Introduction to Language and Culture
Lecture course: introduction to linguistic anthropology as the study of meaning produced and shaped in interaction. How do the structure of language a system of oppositions and the necessary conditions of verbal interaction shape the ways meaning happens, changes, and influences institutions, politics, unfolding interaction, and thought?+
Girl Talk: Language & Femininity
First Year Seminar: Women are often described as talking differently than men do, having a different relationship to language than men do. Is this true? If so, how? What are the implications? This interdisciplinary seminar explores the relationship between language and femininity in works of literature, psychology, sociolinguistics, anthropology, feminist sociology and philosophy, literary theory, and popular media including film and music. In addition to investigating these questions across disciplines, we consider them in a wide variety of social contexts. As we do so, we develop techniques of reading and discussion with which to engage both critically and descriptively. As a Barnard First Year Seminar, We are particularly attuned to the ways that the texts we engage make claims about the world, and how our readings of these texts contribute to these forms of world-making.
Cultures & Economies
Seminar: This course traces classic anthropological questions about exchange, property, the division of labor, kinship, and subject/object relations through classic theoretical and ethnographic readings to very new work in the anthropology of finance and global markets. We consider economic activity from four angles, focusing in turn on circulation, currencies, counterfeits, and charity in turn as social forms through which to consider the relationship between the cultural and the economic, and indeed, what “cultures” and “economies” themselves might be.

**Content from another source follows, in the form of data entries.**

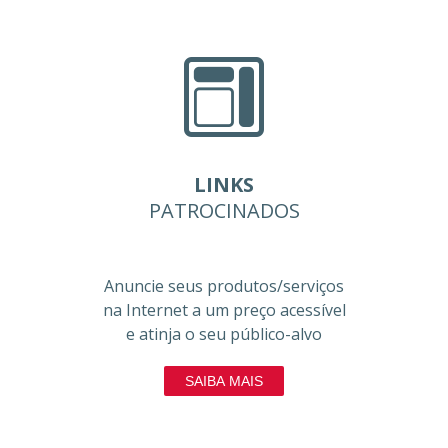
LINKS
PATROCINADOS
Anuncie seus produtos/serviços
na Internet a um preço acessível
e atinja o seu público-alvo
SAIBA MAIS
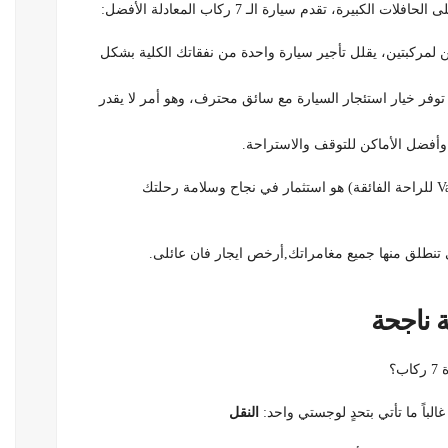
يرة، تقدم سيارة الـ 7 ركاب المعادلة الأفضل:
ين لمركبتين، يقلل تأجير سيارة واحدة من نفقاتك الكلية بشكل
فر خيار استئجار السيارة مع سائق محترف، وهو أمر لا يقدر
 وأفضل الأماكن للتوقف والاستراحة.
إن تأجير سيارة 7 ركاب (سواء كانت SUV للمغامرات أو Van للراحة الفائقة) هو استثمار في نجاح وسلامة رحلتك
 تنطلق منها جميع مغامراتك,أرخص ايجار فان عائلى.
؟
الباً ما تأتي بتحدٍ لوجستي واحد:
النقل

Language Matters: Language & Materiality
Seminar: Though some have oppose language to the material world, this course foregrounds language’s irreducibly material qualities. Language, in every instance it occurs, is produced and perceived by human bodies. But this is not all! The linguistic sign is material! Language as it appears in signs is manifest in other forms of physical matter — in stuff — including records, online videos, etc., and the specific qualities of these physicalities matter, too!
African Cultural Production
Seminar: an introduction to contemporary African art and popular culture, and methods for studying high art and popular culture ethnographically. As we encounter this new work, we will locate it in its local and international contexts of production, circulation, and consumption, reading both local criticism and ethnographies of art markets and modes of consumption in which this work is implicated, both on and off the continent. Students are encouraged to pursue their own thematic, regional, and/or medium-specific interests in the preparation of the culminating project: a curated online exhibit accompanying a written commentary.

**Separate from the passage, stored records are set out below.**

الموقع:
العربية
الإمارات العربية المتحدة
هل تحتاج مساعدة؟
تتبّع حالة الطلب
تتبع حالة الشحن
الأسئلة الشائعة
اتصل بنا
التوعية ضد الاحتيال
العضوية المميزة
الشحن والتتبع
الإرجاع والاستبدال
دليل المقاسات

Image: Malik Sidibe, “Vues de dos.” (‘views from behind’) 2003. Jack Shainman Gallery.
On the Power of Words, Jokes, & Gestures (@The New School)
Seminar: This class investigates language — more specifically moments of interaction mediated by language — as sites in which people encounter and engage with larger social forces. Through both readings and original ethnographic exercises we learn how it is that words, jokes, and gestures are themselves instruments of social power.
Language & Gender (@The New School)
Seminar: This course explores the many articulations of language and gender as systems of classification and meaning emergent in interaction. Readings from anthropology, philosophy, and literary criticism.
Gender, Sexuality, Kinship (@CUNY Guttman Community College)
Seminar: This introductory level course in anthropology presents the gendered body as, with apologies to Simone de Beauvoir, “not a thing, but a situation.” Reading accounts of people in Tokyo, Papua New Guinea, the Sahara, New York City, Regency England, and elsewhere, we attempt to define ‘gender,’ ‘sex,’ and ‘the family.’ We end by trying to work out how it is, really, that babies are made.
Image: From JeongMee Yoon’s The Pink and Blue Project.
World Cultures: Africa (@NYU SPS DAUS)
Hybrid: This survey course introduces students to the study of contemporary African culture and politics through popular, scholarly, literary and journalistic work produced both on and off the continent.